_Try it_. Output exactly those lines of the data that lie between the line containing "az országból – az adathordozótól vagy az" and the final line, both ends counted.

Saved data entries
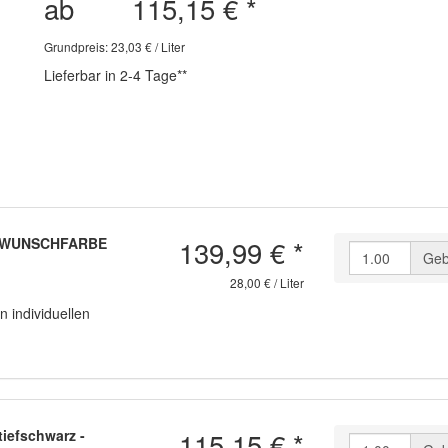
ab
115,15 €
*
Grundpreis: 23,03 € / Liter
Lieferbar in 2-4 Tage**
139,99 €
*
at WUNSCHFARBE
Geb
28,00 € / Liter
n individuellen
115,15 €
*
iefschwarz -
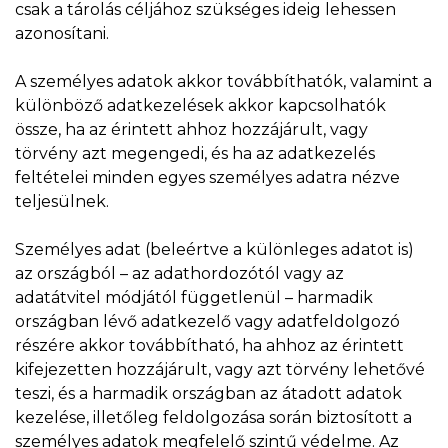
csak a tárolás céljához szükséges ideig lehessen
azonosítani.
A személyes adatok akkor továbbíthatók, valamint a
különböző adatkezelések akkor kapcsolhatók
össze, ha az érintett ahhoz hozzájárult, vagy
törvény azt megengedi, és ha az adatkezelés
feltételei minden egyes személyes adatra nézve
teljesülnek.
Személyes adat (beleértve a különleges adatot is)
az országból – az adathordozótól vagy az
adatátvitel módjától függetlenül – harmadik
országban lévő adatkezelő vagy adatfeldolgozó
részére akkor továbbítható, ha ahhoz az érintett
kifejezetten hozzájárult, vagy azt törvény lehetővé
teszi, és a harmadik országban az átadott adatok
kezelése, illetőleg feldolgozása során biztosított a
személyes adatok megfelelő szintű védelme. Az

_Exercise result_.
az országból – az adathordozótól vagy az
adatátvitel módjától függetlenül – harmadik
országban lévő adatkezelő vagy adatfeldolgozó
részére akkor továbbítható, ha ahhoz az érintett
kifejezetten hozzájárult, vagy azt törvény lehetővé
teszi, és a harmadik országban az átadott adatok
kezelése, illetőleg feldolgozása során biztosított a
személyes adatok megfelelő szintű védelme. Az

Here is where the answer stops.